• [INPUT]:
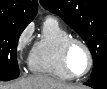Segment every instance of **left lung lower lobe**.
Masks as SVG:
<instances>
[{"mask_svg": "<svg viewBox=\"0 0 107 89\" xmlns=\"http://www.w3.org/2000/svg\"><path fill=\"white\" fill-rule=\"evenodd\" d=\"M84 85L95 89H107V68L102 69L96 76L91 77Z\"/></svg>", "mask_w": 107, "mask_h": 89, "instance_id": "0a47b994", "label": "left lung lower lobe"}]
</instances>
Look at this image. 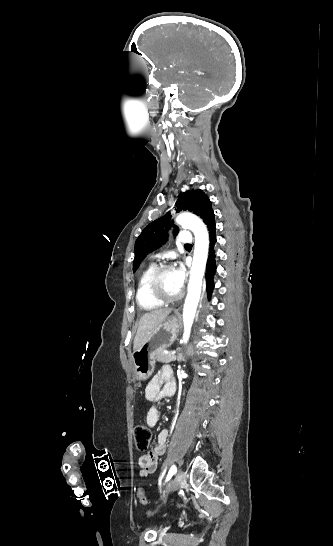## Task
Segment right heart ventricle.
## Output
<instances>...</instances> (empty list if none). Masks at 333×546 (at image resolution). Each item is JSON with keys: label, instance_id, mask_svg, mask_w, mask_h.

• [YOUR OBJECTIVE]:
Reproduce, with both ends included, the lines from the one holding "Segment right heart ventricle." to the end of the records above.

• [RESULT FOR THIS TASK]:
Segment right heart ventricle.
## Output
<instances>...</instances> (empty list if none). Masks at 333×546 (at image resolution). Each item is JSON with keys: label, instance_id, mask_svg, mask_w, mask_h.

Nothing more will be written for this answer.